I see that you scaled the US volume from the original 1x1x1mm to 5x0.2x0.2mm with a transform. Part of the reason the registration didn’t work is that the CropVolume module that ProstateMRIUSContourPropagation uses didn’t consider the parent transform. If you harden the transform, then this will not be a problem. I’ll fix this first issue in the module so that not hardened parent transforms are handled correctly.

By the way how come you needed to do this manual scaling of the US volume?

The main issue is a bug in the module which happens if the segmentation was done in Slicer and not loaded from DICOM. I’ll fix that too. Both of these are pretty simple, so probably I can fix it soon.

I believe I fixed the issues, but there is one final error. It’s probably because there are artifacts in one of the segmentations. As the segmetnation uses solely the two segmentations, they need to have the same generic shape, so you absolutely need to make sure that such artifacts are removed. The Scissors effect is perfect for such task.

image

Thank you very much for your effort and time.

If I remove and reinstall the module will I get the fixed version?

I’ll test it using new segmentations.

Best regards.

Thanks for the explanation. Still it’s quite strange that even the x,y spacing is incorrect in the US volume. If you’re not tied to Variseed for your experiment I’d probably do the volume reconstruction using SlicerIGT.

I did the necessary fixes and the registration is performed without errors now. The nightly release tomorrow will contain the fixed extension. However, the result with your dataset is not really good, it seems that the distance based registration (provided by SlicerProstate extension) does not find a good minimum. The deformation field is very erratic.

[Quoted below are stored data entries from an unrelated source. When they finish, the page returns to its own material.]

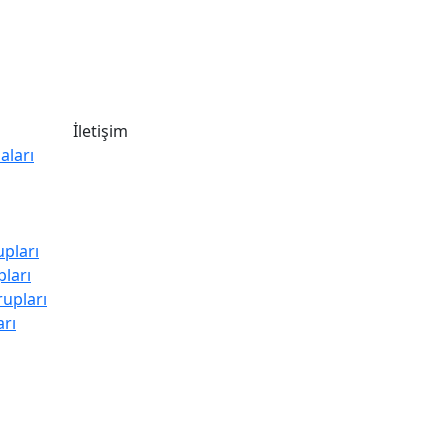
İletişim
ları
+90 (212) 472 07 41
info@cagtrend.com
Ziya Gökalp Mah. Abdullah Paşa
Cad.
pları
No:40 İç kapı No:1 Başakşehir |
pları
İstanbul | Türkiye
upları
arı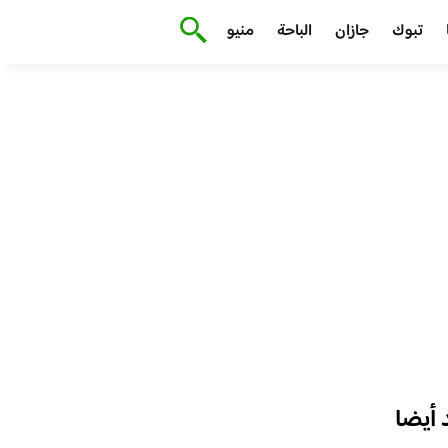
تبوك
جازان
الباحة
منيو
أيضا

I spent most of today on this but now have to work on my regular things, so I’ll leave you to work on fixing this last part.
What I’d try next is to make sure that the US segmentation is isotropic. There is a small box in Segment Editor at the end of the line of the master volume selector that allows changing the segmentation’s geometry. You can check isotropic there to make the voxels cube shaped. This might not work for the registration because the ultrasound volume’s geometry is used, so in that case you can go to Crop volume and resample the US image so that it is not this coarse (so that a voxel is not 25 times longer along Z then X and Y), and there are way more slices.
Then do the segmentation carefully to not include any artifacts (show in 3D so it’s easier to see). It may also help to fill the hole the probe leaves. You can do that with Fill between slices.

Thank you very much, I’ll try it using the new version.

Thank you very much for the modifications made, now the code works fine.

We will try to tune the procedure using images of real patients instead of images from a phantom.